Case ID: nys_56/html/0711-01.html
Source: Caselaw Access Project
Author: {"author": "VAN BRUNT, P. J.", "license": "Public Domain", "url": "https://static.case.law/"}
Date Created: 2024-08-24T03:29:51.129683

HOLLINS et al. v. HUBBARD et al.
    (Supreme Court, Appellate Division, First Department.
    March 10, 1899.)
    Estoppel—Evidence.
    Where estoppel must rest on knowledge of defendants that plaintiffs would take action relying on a letter, it cannot be established by absence of evidence that defendants had no knowledge that they would act in reliance thereon.
    Ingraham, J., dissenting.
    Appeal from trial term, New York county.
    Action by Harry B. Hollins and others against Samuel T. Hubbard, Jr., and others.
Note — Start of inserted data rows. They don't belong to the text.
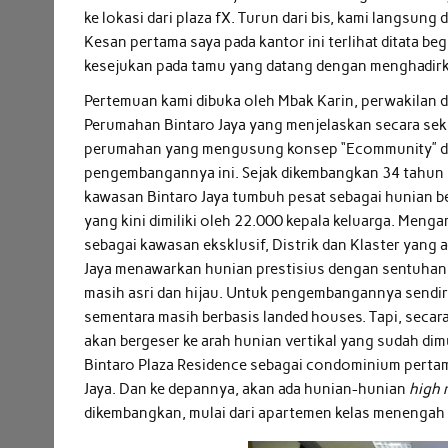
ke lokasi dari plaza fX. Turun dari bis, kami langsun
Kesan pertama saya pada kantor ini terlihat ditata b
kesejukan pada tamu yang datang dengan menghadir
Pertemuan kami dibuka oleh Mbak Karin, perwakilan d
Perumahan Bintaro Jaya yang menjelaskan secara seki
perumahan yang mengusung konsep “Ecommunity” 
pengembangannya ini. Sejak dikembangkan 34 tahun 
kawasan Bintaro Jaya tumbuh pesat sebagai hunian b
yang kini dimiliki oleh 22.000 kepala keluarga. Menga
sebagai kawasan eksklusif, Distrik dan Klaster yang a
Jaya menawarkan hunian prestisius dengan sentuhan
masih asri dan hijau. Untuk pengembangannya sendir
sementara masih berbasis landed houses. Tapi, secar
akan bergeser ke arah hunian vertikal yang sudah di
Bintaro Plaza Residence sebagai condominium pertam
Jaya. Dan ke depannya, akan ada hunian-hunian
high 
dikembangkan, mulai dari apartemen kelas menenga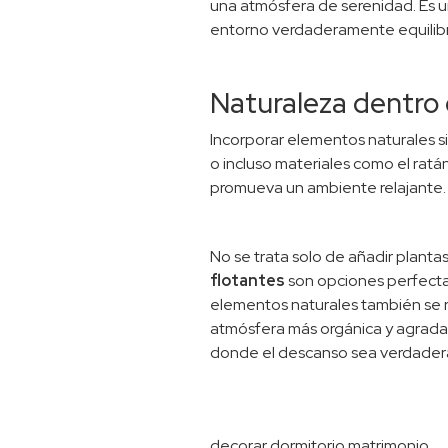
una atmósfera de serenidad. Es un
entorno verdaderamente equilib
Naturaleza dentro 
Incorporar elementos naturales si
o incluso materiales como el ratán
promueva un ambiente relajante. 
No se trata solo de añadir planta
flotantes
son opciones perfecta
elementos naturales también se re
atmósfera más orgánica y agradab
donde el descanso sea verdader
decorar dormitorio matrimonio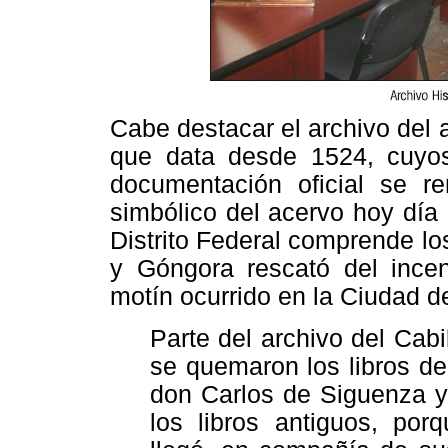
Cabe destacar el archivo del
que data desde 1524, cuyos 
documentación oficial se r
simbólico del acervo hoy día 
Distrito Federal comprende l
y Góngora rescató del incend
motín ocurrido en la Ciudad 
Parte del archivo del Cab
se quemaron los libros d
don Carlos de Siguenza 
los libros antiguos, po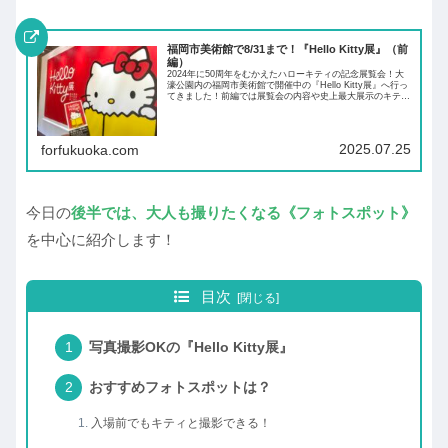
福岡市美術館で8/31まで！『Hello Kitty展』（前
編）
2024年に50周年をむかえたハローキティの記念展覧会！大
濠公園内の福岡市美術館で開催中の『Hello Kitty展』へ行っ
てきました！前編では展覧会の内容や史上最大展示のキティ
グッズなど、その魅力をたっぷり紹介します！
2025.07.25
forfukuoka.com
今日の
後半では、大人も撮りたくなる《フォトスポット》
を中心に紹介します！
目次
写真撮影OKの『Hello Kitty展』
おすすめフォトスポットは？
入場前でもキティと撮影できる！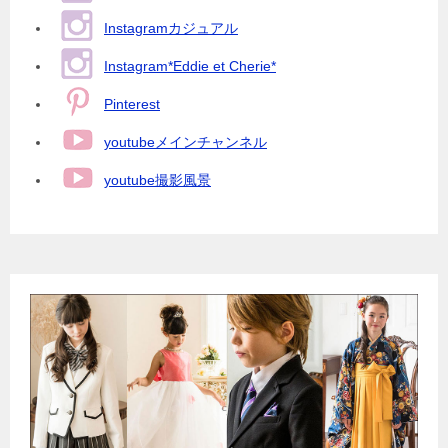
Instagramカジュアル
Instagram*Eddie et Cherie*
Pinterest
youtubeメインチャンネル
youtube撮影風景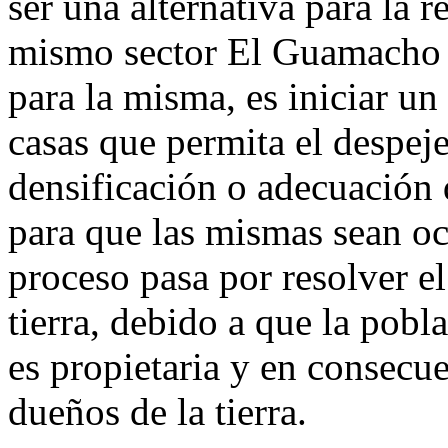
ser una alternativa para la 
mismo sector El Guamacho 
para la misma, es iniciar un
casas que permita el despeje
densificación o adecuación 
para que las mismas sean oc
proceso pasa por resolver el
tierra, debido a que la pobl
es propietaria y en consecu
dueños de la tierra.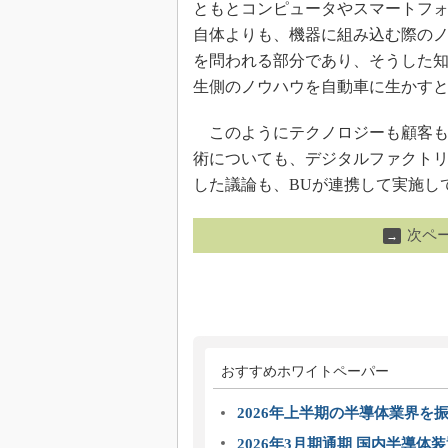
ともとコンピュータやスマートフ
自体よりも、機器に組み込む際の
を問われる部分であり、そうした知
生側のノウハウを自動車に生かす
このようにテクノロジーも顧客も
術についても、デジタルファクト
した議論も、BUが連携して実施し
次ペ
→
おすすめホワイトペーパー
2026年上半期の半導体業界を振
2026年3月期通期 国内半導体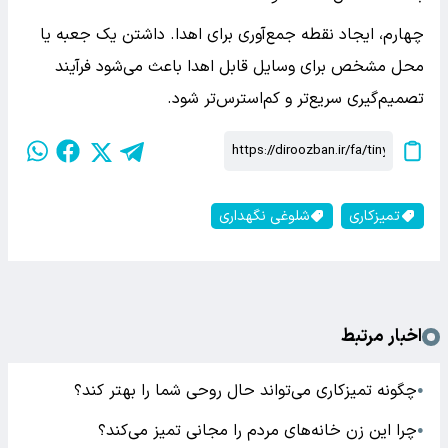
چهارم، ایجاد نقطه جمع‌آوری برای اهدا. داشتن یک جعبه یا
محل مشخص برای وسایل قابل اهدا باعث می‌شود فرآیند
تصمیم‌گیری سریع‌تر و کم‌استرس‌تر شود.
تمیزکاری
شلوغی نگهداری
اخبار مرتبط
چگونه تمیزکاری می‌تواند حال روحی شما را بهتر کند؟
●
چرا این زن خانه‌های مردم را مجانی تمیز می‌کند؟
●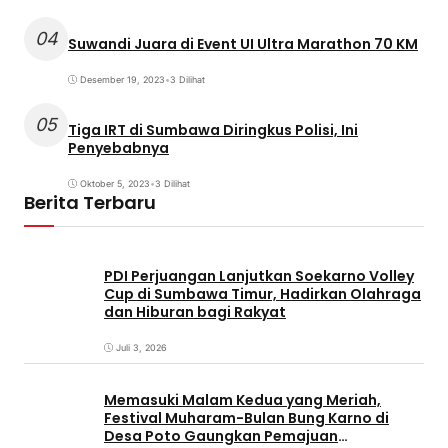
04
Suwandi Juara di Event UI Ultra Marathon 70 KM
Desember 19, 2023
•
3 Dilihat
05
Tiga IRT di Sumbawa Diringkus Polisi, Ini
Penyebabnya
Oktober 5, 2023
•
3 Dilihat
Berita Terbaru
PDI Perjuangan Lanjutkan Soekarno Volley
Cup di Sumbawa Timur, Hadirkan Olahraga
dan Hiburan bagi Rakyat
Juli 3, 2026
Memasuki Malam Kedua yang Meriah,
Festival Muharam-Bulan Bung Karno di
Desa Poto Gaungkan Pemajuan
From judgment on a verdict directed for defendants, plaintiffs appeal.
    Affirmed.
    Argued before VAN BRUNT, P. J., and BARRETT, RUMSEY, PATTERSON, and INGRAHAM, JJ.
    Herbert Barry, for appellants.
    W. D. Guthrie, for respondents.
   VAN BRUNT, P. J.

Notwithstanding the claim upon the part of the appellants that there are differences in the facts presented to the court upon the present appeal which make the decision of this case upon the previous appeal (36 N. Y. Supp. 846) inapplicable, we are not able to see that there has been any change which affects the principles upon which the previous decision was founded. The form of the letter which is claimed to be a delivery order was not the point upon which the decision turned, as an examination of that case would show. And even if it were, as far as the legal aspects of the case are concerned, the facts remain precisely the same as they were, with the exception that there was affirmative evidence that the letter from C. Green’s Son & Company to the defendant was not a delivery order in the usual form in use among merchants; there being no evidence whatever in the present case upon that subject. Consequently, there is nothing to indicate to the court that it was such delivery order. The further point that there is no evidence now contained in the record that the defendants had no knowledge or notice that Hollins & Co. would take any action relying upon this letter in no way makes any material difference, because, in order to create an estoppel, the evidence must establish the facts upon which such estoppel rests.

We think the judgment appealed from should be affirmed, with costs, upon the opinion on the previous appeal. All concur, except INGRAHAM, J., dissenting.